The first report on third quarter GDP showed 4.3% growth versus 3.0% consensus, and versus the final second quarter reading of 3.8%. Consumer spending, higher differential between exports and imports, and higher government spending all contributed to higher economic growth for the quarter.

For the first half of 2026, CME Fed funds futures are currently forecasting a single 0.25% reduction in the Fed funds rate at its March meeting.

Fourth quarter earnings for the S&P 500 Index earnings are expected to grow by 8.3% with revenue growth of 7.6%. Full-year 2025 earnings are expected to grow by 12.3% with revenue growth of 7.0%. Looking ahead, current expectations for 2026 full-year earnings are 15.0% with revenue growth of 7.2%.

In our Dissecting Headlines section, we look at the forecast for higher tax refunds.

Financial Market Update

Dissecting Headlines: Tax Refunds

Data from the Tax Foundation shows that 2025 tax returns should see larger refunds than in recent years. The average tax refund for 2025 is expected at $3,800 versus $3,052 in 2024 and $3,004 in 2023. The larger refunds are due to the One Big Beautiful Bill Act, which reduced individual income taxes for 2025 by an estimated $144 billion. The IRS did not adjust withholding tables after the law passed mid-year, so most individuals continued to withhold taxes at the same rate as the start of the year versus adjusting to the changes in the Act. Most taxpayers will receive the difference when they file their 2025 tax returns in 2026.

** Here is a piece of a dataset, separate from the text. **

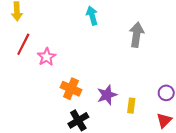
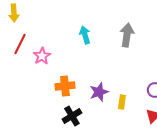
cyan arrow: (92, 16) -> (85, 35), moved
orange cross: (71, 89) -> (65, 86), turned -30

The $144 billion tax reduction comes from several major changes in the Bill to include an increase in the child tax credit, increase in the standard deduction, the state and local tax deduction increase, the new additional deduction for seniors, the new auto loan interest deduction, the new deduction for tip income, and the new deduction for overtime income. Additional business deductions for bonus depreciation, full expensing for research and development costs, temporary expensing for manufacturing structures, and a more generous business interest deduction also contribute to individual tax returns of pass-through business owners.

For 2026, withholding tables will adjust and taxpayers should receive higher take-home pay, creating a smoother impact across the year. The 2025 refunds along with lower withholding in 2026 should provide some support to consumer spending in what has been a struggling labor market.